Kelly is asleep on the couch, sick as a dog with a sinus infection, which means it’s time for another “Verbal Vomit with Mitch” post, “Stream-of-Consciousness Edition”
- I want a unique name for my 10 Things posts. I suggested “Mitch, Please!” but was rejected by my, um, my editor. Let me know if you have a better idea. Would love to hear it.
- I bought a stationary bike on Craigslist. Buying pre-loved on Craigslist is a favorite pastime of mine. I love the chase. (And the savings.) In the exercise equipment department, I’ve scored a rowing machine, treadmill—and now a stationary bike!—for a total song… and I’m pretty proud.
- I’m considering installing Trex composite boards on our deck. The maintenance that IPE wood requires has proven to be too time-demanding for us with two small children at home. So many of our neighbors have installed Trex over the last couple of years, and everyone glows about it. I love the idea of having a maintenance-free deck. Anyone here have it? What’s your experience with it been like?
- One area of my life that I’ve made significant improvements to is TV-watching. And before you get the wrong idea, my goal was to watch more TV than ever before. This season we’ve binged “Ted Lasso,” “White Lotus,” “Yellowstone” (just me), “Hacks,” “This is Us,” “Mare of Easttown,” and “Woodstock ’99” (just me). What are you guys watching? I need more shows!
- Every space I’m in charge of in the house is a total disaster. My wife spent the pandemic purging and organizing every square inch of our home, with the exception of my office, my dresser, my closet, the garage and the car—which I claimed as my territory. And the tidiness of the rest of the house has really brought into focus how badly my territory needs help. Maybe tomorrow I’ll get started. Or next week. Or next month.
- Though this is progress: I threw out all our cords. Now, I’m one of those guys who has a closet full of zillions of wires in the rare chance that I need one for something. (Basically, I’m your dad.) So when I went looking for a USB cord the other day, I was sort of happy that I had an excuse to go into my wire closet. Specifically, I needed a USB-A to USB-C wire or adapter, and as I started sorting through the many piles of wires I’ve accumulated, I started to sweat. I couldn’t find it anywhere. I pulled out wire after wire like a circus clown pulling scarves out of his sleeve. And ultimately, I gave up and bought the wire on eBay for $3. I then entirely gave up on the whole wire closet concept and threw away two full garbage bags of wires, gizmos, old electronics and lightbulbs. Don’t cross me again, wire closet. I will end you.
- I bought a Rasberry Pi as a hobby computer to play with in my free time. Raspberry Pi is a charitable computing foundation that designed a $35 computer which can be used for all sorts of stuff. I know what you’re thinking. Mitch, you have two children. You couldn’t possibly have any free time. Also, every single one of your electronic hobby projects either sits in the closet or turns into a nightmare. Just let it be! Okay I know. But I’ve been starting projects to leave them unfinished my entire life! It’s who I am and I’m too old to stop now.
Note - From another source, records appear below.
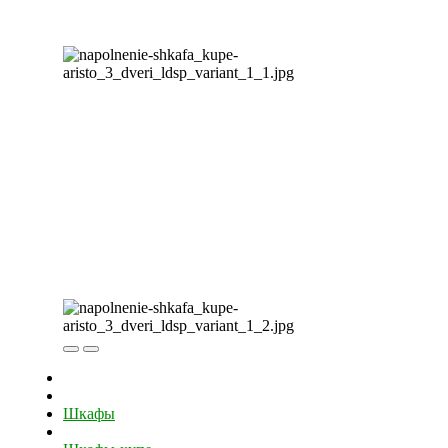
Шкафы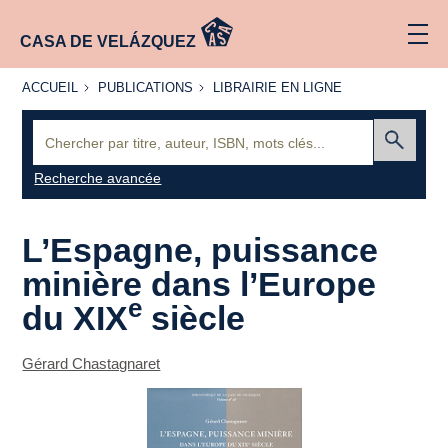
CASA DE VELÁZQUEZ
ACCUEIL
PUBLICATIONS
LIBRAIRIE
ACCUEIL
PUBLICATIONS
LIBRAIRIE EN LIGNE
EN LIGNE
Recherche
:
Envoyer
Recherche avancée
L’Espagne, puissance
minière dans l’Europe
e
du XIX
siècle
Gérard Chastagnaret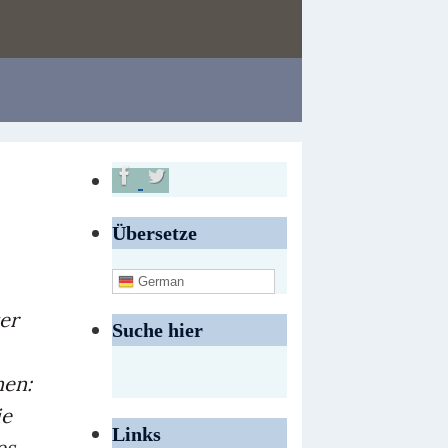
Übersetze
German
er
Suche hier
nen:
ie
Links
es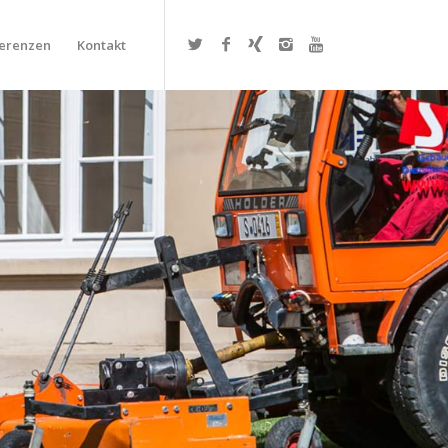
erenzen
Kontakt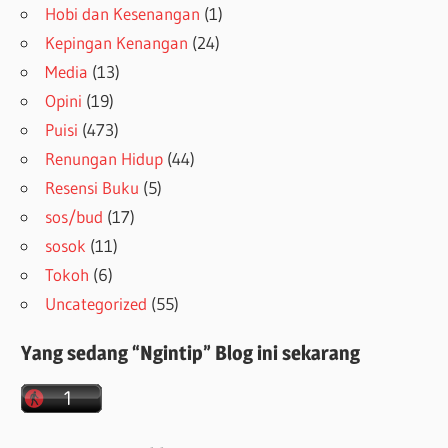
Hobi dan Kesenangan
(1)
Kepingan Kenangan
(24)
Media
(13)
Opini
(19)
Puisi
(473)
Renungan Hidup
(44)
Resensi Buku
(5)
sos/bud
(17)
sosok
(11)
Tokoh
(6)
Uncategorized
(55)
Yang sedang “Ngintip” Blog ini sekarang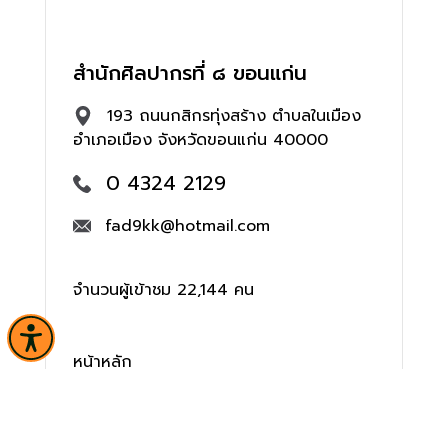
สำนักศิลปากรที่ ๘ ขอนแก่น
193 ถนนกสิกรทุ่งสร้าง ตำบลในเมือง
อำเภอเมือง จังหวัดขอนแก่น 40000
0 4324 2129
fad9kk@hotmail.com
จำนวนผู้เข้าชม 22,144 คน
หน้าหลัก
ข่าวและกิจกรรม
นิทรรศการ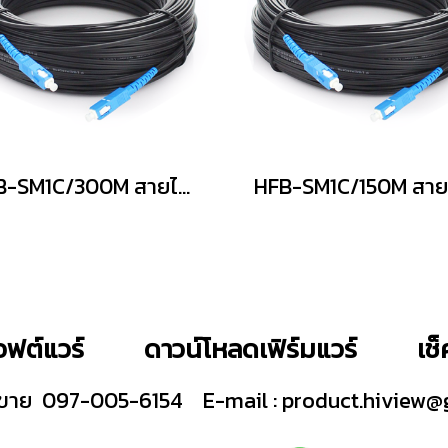
HFB-SM1C/300M สายไฟเบอร์ออฟติคแบบสำเร็จ
ฟต์แวร์
ดาวน์โหลดเฟิร์มแวร์
เช
ายขาย 097-005-6154
E-mail :
product.hiview@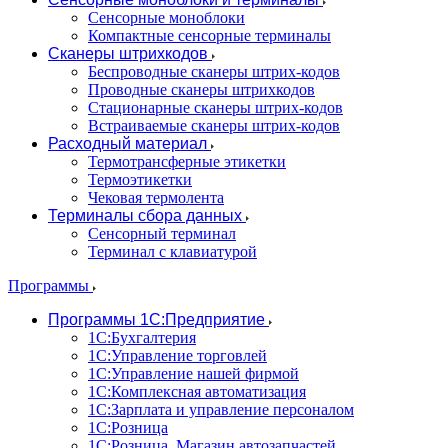
Сенсорные моноблоки
Компактные сенсорные терминалы
Сканеры штрихкодов
Беспроводные сканеры штрих-кодов
Проводные сканеры штрихкодов
Стационарные сканеры штрих-кодов
Встраиваемые сканеры штрих-кодов
Расходный материал
Термотрансферные этикетки
Термоэтикетки
Чековая термолента
Терминалы сбора данных
Сенсорный терминал
Терминал с клавиатурой
Программы
Программы 1С:Предприятие
1С:Бухгалтерия
1С:Управление торговлей
1С:Управление нашей фирмой
1С:Комплексная автоматизация
1С:Зарплата и управление персоналом
1С:Розница
1С:Розница. Магазин автозапчастей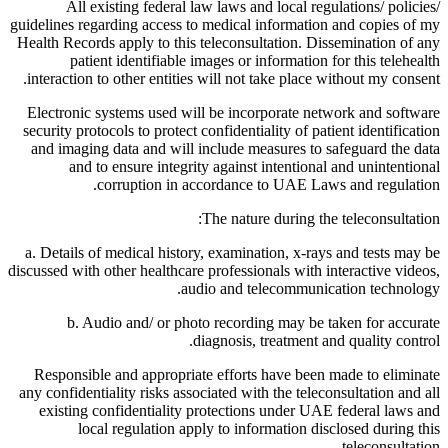
All existing federal law laws and local regulations/ policies/
guidelines regarding access to medical information and copies of my
Health Records apply to this teleconsultation. Dissemination of any
patient identifiable images or information for this telehealth
interaction to other entities will not take place without my consent.
Electronic systems used will be incorporate network and software
security protocols to protect confidentiality of patient identification
and imaging data and will include measures to safeguard the data
and to ensure integrity against intentional and unintentional
corruption in accordance to UAE Laws and regulation.
The nature during the teleconsultation:
a. Details of medical history, examination, x-rays and tests may be
discussed with other healthcare professionals with interactive videos,
audio and telecommunication technology.
b. Audio and/ or photo recording may be taken for accurate
diagnosis, treatment and quality control.
Responsible and appropriate efforts have been made to eliminate
any confidentiality risks associated with the teleconsultation and all
existing confidentiality protections under UAE federal laws and
local regulation apply to information disclosed during this
teleconsultation.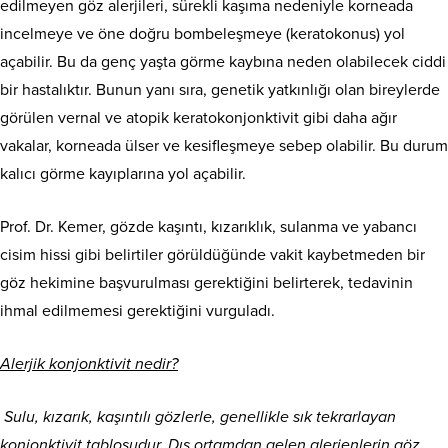
edilmeyen göz alerjileri, sürekli kaşıma nedeniyle korneada
incelmeye ve öne doğru bombeleşmeye (keratokonus) yol
açabilir. Bu da genç yaşta görme kaybına neden olabilecek ciddi
bir hastalıktır. Bunun yanı sıra, genetik yatkınlığı olan bireylerde
görülen vernal ve atopik keratokonjonktivit gibi daha ağır
vakalar, korneada ülser ve kesifleşmeye sebep olabilir. Bu durum
kalıcı görme kayıplarına yol açabilir.
Prof. Dr. Kemer, gözde kaşıntı, kızarıklık, sulanma ve yabancı
cisim hissi gibi belirtiler görüldüğünde vakit kaybetmeden bir
göz hekimine başvurulması gerektiğini belirterek, tedavinin
ihmal edilmemesi gerektiğini vurguladı.
Alerjik konjonktivit nedir?
Sulu, kızarık, kaşıntılı gözlerle, genellikle sık tekrarlayan
konjonktivit tablosudur. Dış ortamdan gelen alerjenlerin göz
- As I guy who’s watched hundreds of hours of “Little Baby Bum” this year, I found this interesting. (Though if you don’t know what “Little Baby Bum” is, you likely don’t have kids and won’t find this interesting in the slightest. 😂) The world’s fifth-most popular YouTube channel apparently started when Derek and Cannis Holder saw just how bad children’s content was on YouTube. Their first video, “Wheels on the Bus,” has more than 2.4 billion views and counting. Both Emma and Lucy adore “Little Baby Bum” and it’s great to know more about its founding.
- The paint on our house is peeling and I’m having a dilemma. If I need to have my house touched up every year or professionally painted every 10 years, it could make sense to bite the bullet and replace our wooden siding now before I waste a bunch of money on painting it. But replacing siding is a huge and expensive project and I’m not sure whether I’ll like the hardie board or fiber or cement siding as much as the wood. Also, we’re terrible at selecting colors. What if we hate it? Kelly votes touchup. Home ownership is fun!
- Chicken fingers are magic. I’d like to end this week’s “10 Things” post by discussing a little secret that nearly every parents knows but doesn’t talk about. One of the all-time best perks of being a parent is having default chicken fingers on the table at restaurants. Restaurant chicken fingers are amazing, but a grown man can’t order them for himself every time he goes out lest he look like a child. With kids in tow, though, they’re always there. And the kids never eat them all, so I get the leftovers. This gives me the freedom to order whatever wild, whimsical meal I feel like trying without hesitation or fear that I won’t love it. Because there are always chicken fingers on the table. Much like there’s always money in the banana stand.